As the privacy and civil liberty community braces for Donald Trump's impending control of US intelligence agencies like the NSA, critics have called on the Obama administration to rein in those spying powers before a man with a reputation for vindictive grudges takes charge. Now, just in time for President-elect Trump to inherit the most powerful spying machine in the world, Obama's Justice Department has signed off on new rules to let the NSA share more of its unfiltered intelligence with its fellow agencies---including those with a domestic law enforcement agenda.

Over the last month, Director of National Intelligence James Clapper and Attorney General Loretta Lynch signed off on changes to NSA rules that allow the agency to loosen the standards for what raw surveillance data it can hand off to the other 16 American intelligence agencies, which include not only the CIA and military intelligence branches, but also the FBI and the Drug Enforcement Administration. The new rules, which were first reported and released in a partially redacted form by the New York Times, are designed to keep those agencies from exploiting NSA intelligence for law enforcement investigations, permitting its use only in intelligence operations.

But privacy advocates are nonetheless concerned that the NSA's more fluid sharing of its collected data will lead to the NSA's powerful spying abilities blurring into the investigation and prosecution of Americans. While the NSA previously filtered out personal information the agency didn't deem relevant before sharing it, those filters won't exist under the new rules. The privacy intrusions have also arrived, experts say, just in time for Trump's new administration to exploit them.

"The fact that they’re relaxing these privacy-protective rules just as Trump is taking the reins of the surveillance state is inexplicable to me," says Nate Cardozo, an attorney with the Electronic Frontier Foundation. "The changes they're making today are widening the aperture for abuse to happen just as abuses are becoming more likely."

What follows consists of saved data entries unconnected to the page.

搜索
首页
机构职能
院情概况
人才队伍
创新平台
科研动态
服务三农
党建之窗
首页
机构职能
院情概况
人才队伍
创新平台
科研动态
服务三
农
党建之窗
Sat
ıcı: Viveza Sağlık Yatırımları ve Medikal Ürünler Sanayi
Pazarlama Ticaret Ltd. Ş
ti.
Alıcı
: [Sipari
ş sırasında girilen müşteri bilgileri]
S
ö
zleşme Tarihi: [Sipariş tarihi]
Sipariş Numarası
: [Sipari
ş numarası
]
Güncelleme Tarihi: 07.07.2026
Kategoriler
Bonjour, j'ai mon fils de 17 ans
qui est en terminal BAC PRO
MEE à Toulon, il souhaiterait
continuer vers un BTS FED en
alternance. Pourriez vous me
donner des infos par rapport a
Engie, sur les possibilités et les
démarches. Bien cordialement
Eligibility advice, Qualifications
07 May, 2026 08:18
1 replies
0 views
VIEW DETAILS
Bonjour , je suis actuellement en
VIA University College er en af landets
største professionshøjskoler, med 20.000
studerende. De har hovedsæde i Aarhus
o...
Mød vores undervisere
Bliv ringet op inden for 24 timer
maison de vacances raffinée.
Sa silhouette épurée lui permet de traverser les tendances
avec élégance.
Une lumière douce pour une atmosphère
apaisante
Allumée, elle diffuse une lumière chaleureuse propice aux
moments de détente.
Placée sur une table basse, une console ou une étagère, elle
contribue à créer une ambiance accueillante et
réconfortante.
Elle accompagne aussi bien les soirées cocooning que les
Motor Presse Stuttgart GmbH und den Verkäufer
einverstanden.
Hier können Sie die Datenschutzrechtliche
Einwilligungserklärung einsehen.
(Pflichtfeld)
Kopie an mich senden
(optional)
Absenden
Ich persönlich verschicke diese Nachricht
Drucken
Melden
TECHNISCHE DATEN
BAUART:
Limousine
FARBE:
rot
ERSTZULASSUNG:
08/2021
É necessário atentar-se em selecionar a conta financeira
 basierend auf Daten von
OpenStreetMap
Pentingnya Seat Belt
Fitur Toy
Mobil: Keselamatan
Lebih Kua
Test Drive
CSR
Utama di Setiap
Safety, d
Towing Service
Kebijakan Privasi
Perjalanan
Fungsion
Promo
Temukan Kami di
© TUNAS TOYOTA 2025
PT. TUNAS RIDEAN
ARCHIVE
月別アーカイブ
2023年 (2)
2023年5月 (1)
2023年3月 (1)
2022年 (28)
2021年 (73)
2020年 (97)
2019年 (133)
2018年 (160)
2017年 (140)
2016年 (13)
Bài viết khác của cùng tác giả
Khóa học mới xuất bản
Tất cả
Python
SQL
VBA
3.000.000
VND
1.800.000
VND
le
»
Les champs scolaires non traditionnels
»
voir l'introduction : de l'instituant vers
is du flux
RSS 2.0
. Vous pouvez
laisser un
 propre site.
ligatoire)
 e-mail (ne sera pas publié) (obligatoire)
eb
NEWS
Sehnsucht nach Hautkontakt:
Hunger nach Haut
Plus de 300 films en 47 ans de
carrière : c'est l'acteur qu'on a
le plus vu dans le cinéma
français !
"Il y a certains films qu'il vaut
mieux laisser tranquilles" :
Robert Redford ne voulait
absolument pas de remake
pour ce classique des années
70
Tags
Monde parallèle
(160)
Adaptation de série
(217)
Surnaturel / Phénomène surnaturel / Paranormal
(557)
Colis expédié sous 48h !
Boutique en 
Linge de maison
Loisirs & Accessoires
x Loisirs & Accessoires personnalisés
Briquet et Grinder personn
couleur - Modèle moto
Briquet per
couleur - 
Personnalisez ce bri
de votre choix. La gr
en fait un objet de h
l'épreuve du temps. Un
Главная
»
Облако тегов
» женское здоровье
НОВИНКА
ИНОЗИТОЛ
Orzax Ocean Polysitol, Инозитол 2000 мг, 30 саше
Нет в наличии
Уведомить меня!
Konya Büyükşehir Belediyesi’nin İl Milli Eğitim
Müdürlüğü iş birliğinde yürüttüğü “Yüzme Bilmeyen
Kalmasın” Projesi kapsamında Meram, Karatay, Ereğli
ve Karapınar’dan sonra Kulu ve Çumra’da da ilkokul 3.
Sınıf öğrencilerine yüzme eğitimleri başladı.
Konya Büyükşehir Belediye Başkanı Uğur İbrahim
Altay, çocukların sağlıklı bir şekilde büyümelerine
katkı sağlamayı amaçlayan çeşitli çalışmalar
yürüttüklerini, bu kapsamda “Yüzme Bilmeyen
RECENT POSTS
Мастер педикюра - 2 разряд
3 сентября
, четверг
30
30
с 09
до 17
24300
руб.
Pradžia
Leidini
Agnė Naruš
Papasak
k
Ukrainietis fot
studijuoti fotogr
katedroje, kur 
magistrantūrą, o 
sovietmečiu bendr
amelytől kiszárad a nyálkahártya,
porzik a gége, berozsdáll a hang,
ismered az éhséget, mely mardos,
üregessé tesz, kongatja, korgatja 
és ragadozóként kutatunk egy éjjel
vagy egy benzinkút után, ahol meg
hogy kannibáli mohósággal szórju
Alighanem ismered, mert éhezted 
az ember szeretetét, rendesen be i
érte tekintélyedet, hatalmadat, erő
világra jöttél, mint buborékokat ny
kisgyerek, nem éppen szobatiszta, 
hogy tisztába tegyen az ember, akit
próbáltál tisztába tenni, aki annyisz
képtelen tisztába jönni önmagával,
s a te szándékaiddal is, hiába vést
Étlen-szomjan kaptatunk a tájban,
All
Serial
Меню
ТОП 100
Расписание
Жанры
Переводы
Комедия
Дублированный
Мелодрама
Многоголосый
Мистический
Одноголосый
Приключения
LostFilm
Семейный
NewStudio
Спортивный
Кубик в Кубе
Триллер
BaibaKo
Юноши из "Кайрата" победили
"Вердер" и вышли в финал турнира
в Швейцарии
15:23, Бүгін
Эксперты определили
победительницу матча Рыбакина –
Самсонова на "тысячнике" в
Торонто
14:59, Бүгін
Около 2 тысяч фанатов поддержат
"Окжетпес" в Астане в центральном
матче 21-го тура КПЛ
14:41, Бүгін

Privacy advocates' concerns center around loopholes in the rules that allow agencies like the FBI and DEA to search the NSA's collected data for purposes such as investigating an "agent of a foreign power." Any evidence of illegal behavior that a searcher stumbles on can be used in a criminal prosecution. That means the rule change, according to Cardozo, introduces new possibilities for law enforcement agencies like the DEA and FBI to carry out what's known as "parallel construction." That maneuver involves secretly using the NSA's intelligence to identify or track a criminal suspect, and then fabricating a plausible trail of evidence to present to a court as an after-the-fact explanation of the investigation's origin. The technique was the subject of an ACLU lawsuit against the Office of the Director of National Intelligence in 2012, and resulted in the Justice Department admitting to repeatedly using the technique to hide the NSA's involvement in criminal investigations.

"It used to be that if NSA itself saw the evidence of a crime, they could give a tip to the FBI, and the FBI would engage in parallel construction," says Cardozo. "Now FBI will be able to get into the raw data themselves and do what they will with it."

Preemptive Protection

The intelligence community's lawyers and legal alums counter that the 12333 rule change was actually necessary ahead of Trump taking power. The change, says former NSA lawyer Susan Hennessey, makes it far more politically complicated for the Trump administration to rewrite the rules themselves, which might have allowed for even more liberal use of the NSA's data. This change, for instance, was years in the making; now finalized, amending them rules again could take years longer. "For anyone concerned about possible abuses following transition, these procedures being finalized should be welcome news," Hennessey writes to WIRED. "I'd imagine finalizing these rules, and thus making future changes exponentially more difficult, was a very high priority for the outgoing administration."

The Office of the Director of National Intelligence's general counsel Robert Litt also defended the changes in a blog post published early last year as the news rules were being considered. "These procedures are not about law enforcement, but about improving our intelligence capabilities," Litt wrote. "There will be no greater access to signals intelligence information for law enforcement purposes than there is today."

But the edge cases where agencies involved in law enforcement can legally search for Americans' names and stumble across evidence of prosecutable criminal behavior aren't sufficiently defined, says Julian Sanchez, a privacy-focused fellow at the Cato Institute. Some of those exceptions are even redacted from the declassified version of the document, he points out. "We have no idea whether there’s a huge loophole hiding behind those black bars," Sanchez says. "It ought to be possible to characterize to the general public what the broad conditions under which someone can go searching for your communications. The chain is only as strong as the weakest link."

Inviting Abuse

Beyond legal loopholes, sharing broader access to unfiltered NSA data could lead to more flat-out illegal abuse, too, says the EFF's Cardozo. He points to cases of so-called "LOVEINT," or "love intelligence," the informal term for agents who have, in a few rare cases, used their spying privileges to surveil former lovers or spouses. "Giving a whole bunch more people outside NSA raw, unfiltered data that includes Americans’ communications is just asking for it, asking for more LOVEINT to happen," says Cardozo.

Keeping American surveillance agencies from surveilling Americans, Cardozo concedes, has always been in part a matter of trust that they won't break the law or abuse legal loopholes. But the untested Trump administration makes that trust more tenuous than ever before; Trump has, after all, demonstrated in private and on Twitter that he keeps an enemies list, publicly mused about wishing he had the power to hack his political opponents, and called for the investigation into the leak of an intelligence report to NBC News before even starting his term. All of that suggests a chief executive who will test the edges of US surveillance rules at every possibility.

"The defenders of the NSA have always said, yes these are powerful tools that could be abused in the wrong hands, but we trust the people in charge," says Cardozo. "Now it’s hard to disagree more strongly. We don’t trust the people who are about to take the reins of the NSA, the intelligence community, the Justice Department, to use these tools responsibly."